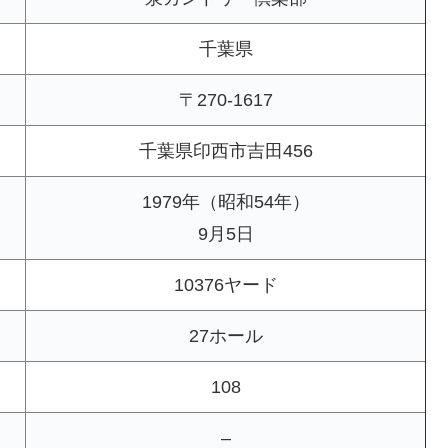
千葉県
〒270-1617
千葉県印西市吉田456
1979年（昭和54年）
9月5日
10376ヤード
27ホール
108
–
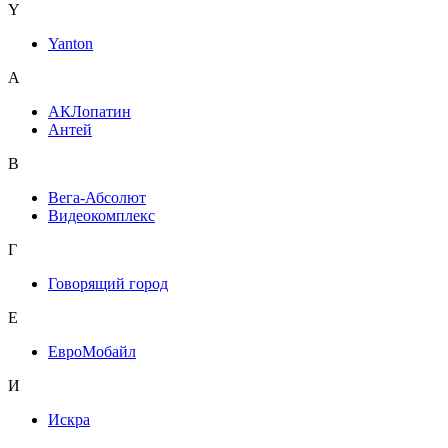
Y
Yanton
А
АКЛопатин
Антей
В
Вега-Абсолют
Видеокомплекс
Г
Говорящий город
Е
ЕвроМобайл
И
Искра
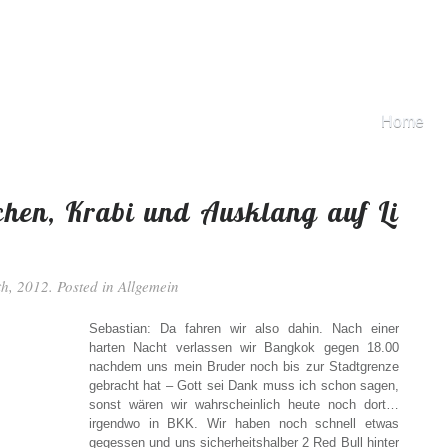
Home
chen, Krabi und Ausklang auf Li
h, 2012. Posted in
Allgemein
Sebastian: Da fahren wir also dahin. Nach einer
harten Nacht verlassen wir Bangkok gegen 18.00
nachdem uns mein Bruder noch bis zur Stadtgrenze
gebracht hat – Gott sei Dank muss ich schon sagen,
sonst wären wir wahrscheinlich heute noch dort…
irgendwo in BKK. Wir haben noch schnell etwas
gegessen und uns sicherheitshalber 2 Red Bull hinter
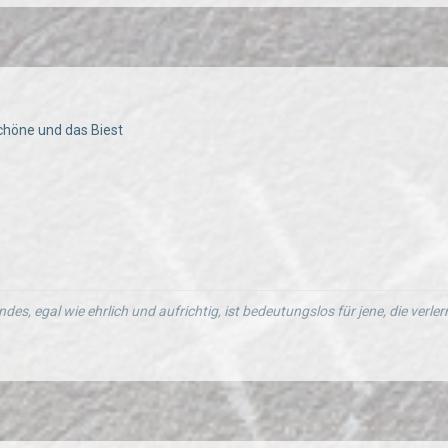
Schöne und das Biest
ndes, egal wie ehrlich und aufrichtig, ist bedeutungslos für jene, die verl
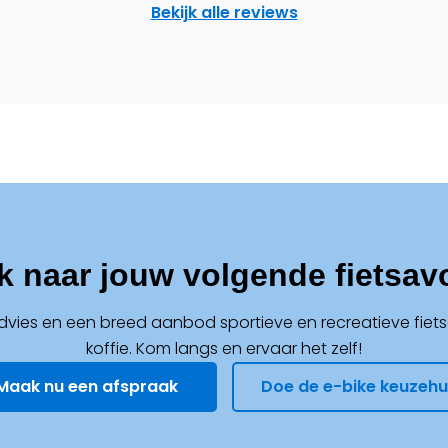
Bekijk alle reviews
k naar jouw volgende fietsav
advies en een breed aanbod sportieve en recreatieve fiets
koffie. Kom langs en ervaar het zelf!
Maak nu een afspraak
Doe de e-bike keuzehu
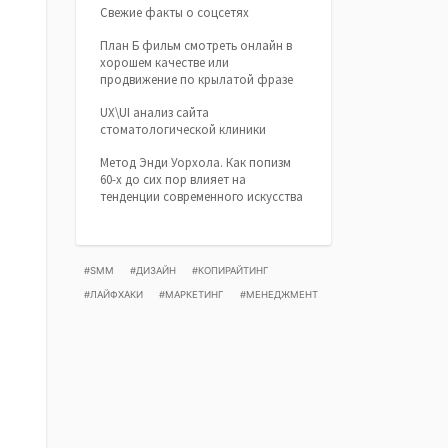
Свежие факты о соцсетях
План Б фильм смотреть онлайн в
хорошем качестве или
продвижение по крылатой фразе
UX\UI анализ сайта
стоматологической клиники
Метод Энди Уорхола. Как попизм
60-х до сих пор влияет на
тенденции современного искусства
#SMM
#ДИЗАЙН
#КОПИРАЙТИНГ
#ЛАЙФХАКИ
#МАРКЕТИНГ
#МЕНЕДЖМЕНТ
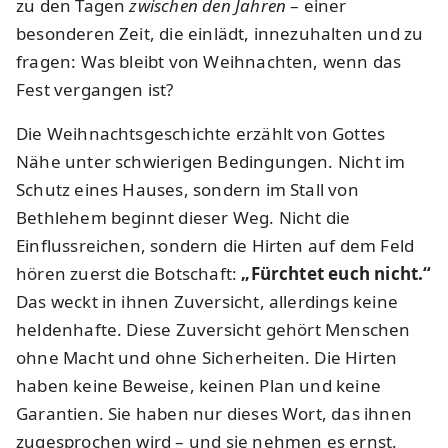
zu den Tagen
zwischen den Jahren
– einer
besonderen Zeit, die einlädt, innezuhalten und zu
fragen: Was bleibt von Weihnachten, wenn das
Fest vergangen ist?
Die Weihnachtsgeschichte erzählt von Gottes
Nähe unter schwierigen Bedingungen. Nicht im
Schutz eines Hauses, sondern im Stall von
Bethlehem beginnt dieser Weg. Nicht die
Einflussreichen, sondern die Hirten auf dem Feld
hören zuerst die Botschaft:
„Fürchtet euch nicht.“
Das weckt in ihnen Zuversicht, allerdings keine
heldenhafte. Diese Zuversicht gehört Menschen
ohne Macht und ohne Sicherheiten. Die Hirten
haben keine Beweise, keinen Plan und keine
Garantien. Sie haben nur dieses Wort, das ihnen
zugesprochen wird – und sie nehmen es ernst.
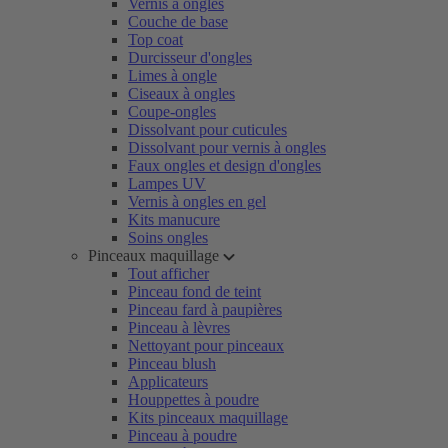
Vernis à ongles
Couche de base
Top coat
Durcisseur d'ongles
Limes à ongle
Ciseaux à ongles
Coupe-ongles
Dissolvant pour cuticules
Dissolvant pour vernis à ongles
Faux ongles et design d'ongles
Lampes UV
Vernis à ongles en gel
Kits manucure
Soins ongles
Pinceaux maquillage
Tout afficher
Pinceau fond de teint
Pinceau fard à paupières
Pinceau à lèvres
Nettoyant pour pinceaux
Pinceau blush
Applicateurs
Houppettes à poudre
Kits pinceaux maquillage
Pinceau à poudre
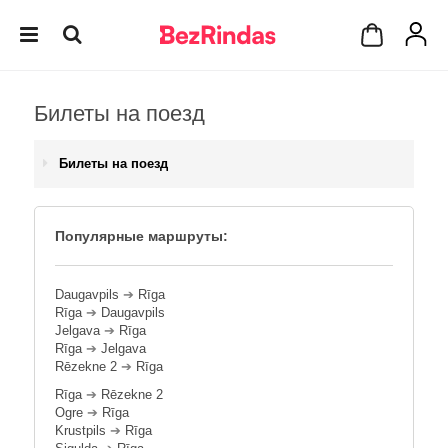
Билеты на поезд
Билеты на поезд
Популярные маршруты:
Daugavpils
➔
Rīga
Rīga
➔
Daugavpils
Jelgava
➔
Rīga
Rīga
➔
Jelgava
Rēzekne 2
➔
Rīga
Rīga
➔
Rēzekne 2
Ogre
➔
Rīga
Krustpils
➔
Rīga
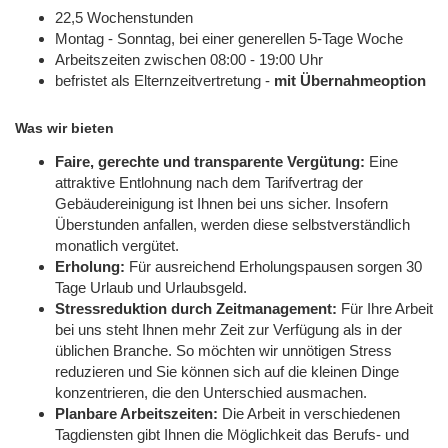
22,5 Wochenstunden
Montag - Sonntag, bei einer generellen 5-Tage Woche
Arbeitszeiten zwischen 08:00 - 19:00 Uhr
befristet als Elternzeitvertretung -
mit Übernahmeoption
Was wir bieten
Faire, gerechte und transparente Vergütung:
Eine
attraktive Entlohnung nach dem Tarifvertrag der
Gebäudereinigung ist Ihnen bei uns sicher. Insofern
Überstunden anfallen, werden diese selbstverständlich
monatlich vergütet.
Erholung:
Für ausreichend Erholungspausen sorgen 30
Tage Urlaub und Urlaubsgeld.
Stressreduktion durch Zeitmanagement:
Für Ihre Arbeit
bei uns steht Ihnen mehr Zeit zur Verfügung als in der
üblichen Branche. So möchten wir unnötigen Stress
reduzieren und Sie können sich auf die kleinen Dinge
konzentrieren, die den Unterschied ausmachen.
Planbare Arbeitszeiten:
Die Arbeit in verschiedenen
Tagdiensten gibt Ihnen die Möglichkeit das Berufs- und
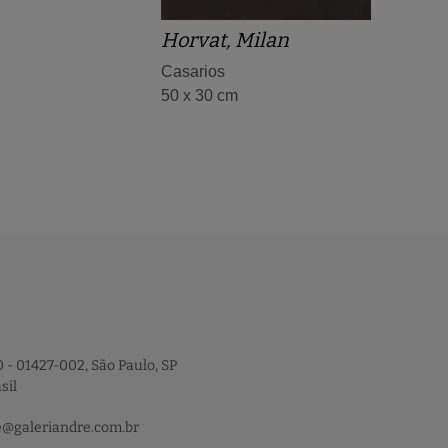
Horvat, Milan
Casarios
50 x 30 cm
 - 01427-002, São Paulo, SP
sil
e@galeriandre.com.br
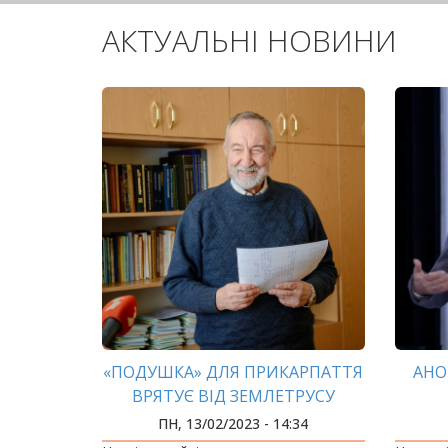
АКТУАЛЬНІ НОВИНИ
«ПОДУШКА» ДЛЯ ПРИКАРПАТТЯ
АНО
ВРЯТУЄ ВІД ЗЕМЛЕТРУСУ
ПН, 13/02/2023 - 14:34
___
DESCRIPTION OF THE TASK: Would you retype every record above exactly, leaving out the pictures?

EXPECTED OUTPUT:
千葉県
〒270-1617
千葉県印西市吉田456
1979年（昭和54年）
9月5日
10376ヤード
27ホール
108
–
Y
Yanton
А
АКЛопатин
Антей
В
Вега-Абсолют
Видеокомплекс
Г
Говорящий город
Е
ЕвроМобайл
И
Искра
Home
chen, Krabi und Ausklang auf Li
h, 2012. Posted in
Allgemein
Sebastian: Da fahren wir also dahin. Nach einer
harten Nacht verlassen wir Bangkok gegen 18.00
nachdem uns mein Bruder noch bis zur Stadtgrenze
gebracht hat – Gott sei Dank muss ich schon sagen,
sonst wären wir wahrscheinlich heute noch dort…
irgendwo in BKK. Wir haben noch schnell etwas
gegessen und uns sicherheitshalber 2 Red Bull hinter
Schöne und das Biest
ndes, egal wie ehrlich und aufrichtig, ist bedeutungslos für jene, die verl
Bekijk alle reviews
k naar jouw volgende fietsav
advies en een breed aanbod sportieve en recreatieve fiets
koffie. Kom langs en ervaar het zelf!
Maak nu een afspraak
Doe de e-bike keuzehu
Свежие факты о соцсетях
План Б фильм смотреть онлайн в
хорошем качестве или
продвижение по крылатой фразе
UX\UI анализ сайта
стоматологической клиники
Метод Энди Уорхола. Как попизм
60-х до сих пор влияет на
тенденции современного искусства
#SMM
#ДИЗАЙН
#КОПИРАЙТИНГ
#ЛАЙФХАКИ
#МАРКЕТИНГ
#МЕНЕДЖМЕНТ
zu den Tagen
zwischen den Jahren
– einer
besonderen Zeit, die einlädt, innezuhalten und zu
fragen: Was bleibt von Weihnachten, wenn das
Fest vergangen ist?
Die Weihnachtsgeschichte erzählt von Gottes
Nähe unter schwierigen Bedingungen. Nicht im
Schutz eines Hauses, sondern im Stall von
Bethlehem beginnt dieser Weg. Nicht die
Einflussreichen, sondern die Hirten auf dem Feld
hören zuerst die Botschaft:
„Fürchtet euch nicht.“
Das weckt in ihnen Zuversicht, allerdings keine
heldenhafte. Diese Zuversicht gehört Menschen
ohne Macht und ohne Sicherheiten. Die Hirten
haben keine Beweise, keinen Plan und keine
Garantien. Sie haben nur dieses Wort, das ihnen
zugesprochen wird – und sie nehmen es ernst.
Vernis à ongles
Couche de base
Top coat
Durcisseur d'ongles
Limes à ongle
Ciseaux à ongles
Coupe-ongles
Dissolvant pour cuticules
Dissolvant pour vernis à ongles
Faux ongles et design d'ongles
Lampes UV
Vernis à ongles en gel
Kits manucure
Soins ongles
Pinceaux maquillage
Tout afficher
Pinceau fond de teint
Pinceau fard à paupières
Pinceau à lèvres
Nettoyant pour pinceaux
Pinceau blush
Applicateurs
Houppettes à poudre
Kits pinceaux maquillage
Pinceau à poudre
Билеты на поезд
Билеты на поезд
Популярные маршруты:
Daugavpils
➔
Rīga
Rīga
➔
Daugavpils
Jelgava
➔
Rīga
Rīga
➔
Jelgava
Rēzekne 2
➔
Rīga
Rīga
➔
Rēzekne 2
Ogre
➔
Rīga
Krustpils
➔
Rīga
22,5 Wochenstunden
Montag - Sonntag, bei einer generellen 5-Tage Woche
Arbeitszeiten zwischen 08:00 - 19:00 Uhr
befristet als Elternzeitvertretung -
mit Übernahmeoption
Was wir bieten
Faire, gerechte und transparente Vergütung:
Eine
attraktive Entlohnung nach dem Tarifvertrag der
Gebäudereinigung ist Ihnen bei uns sicher. Insofern
Überstunden anfallen, werden diese selbstverständlich
monatlich vergütet.
Erholung:
Für ausreichend Erholungspausen sorgen 30
Tage Urlaub und Urlaubsgeld.
Stressreduktion durch Zeitmanagement:
Für Ihre Arbeit
bei uns steht Ihnen mehr Zeit zur Verfügung als in der
üblichen Branche. So möchten wir unnötigen Stress
reduzieren und Sie können sich auf die kleinen Dinge
konzentrieren, die den Unterschied ausmachen.
Planbare Arbeitszeiten:
Die Arbeit in verschiedenen
Tagdiensten gibt Ihnen die Möglichkeit das Berufs- und
Horvat, Milan
Casarios
50 x 30 cm
 - 01427-002, São Paulo, SP
sil
e@galeriandre.com.br
АКТУАЛЬНІ НОВИНИ
«ПОДУШКА» ДЛЯ ПРИКАРПАТТЯ
АНО
ВРЯТУЄ ВІД ЗЕМЛЕТРУСУ
ПН, 13/02/2023 - 14:34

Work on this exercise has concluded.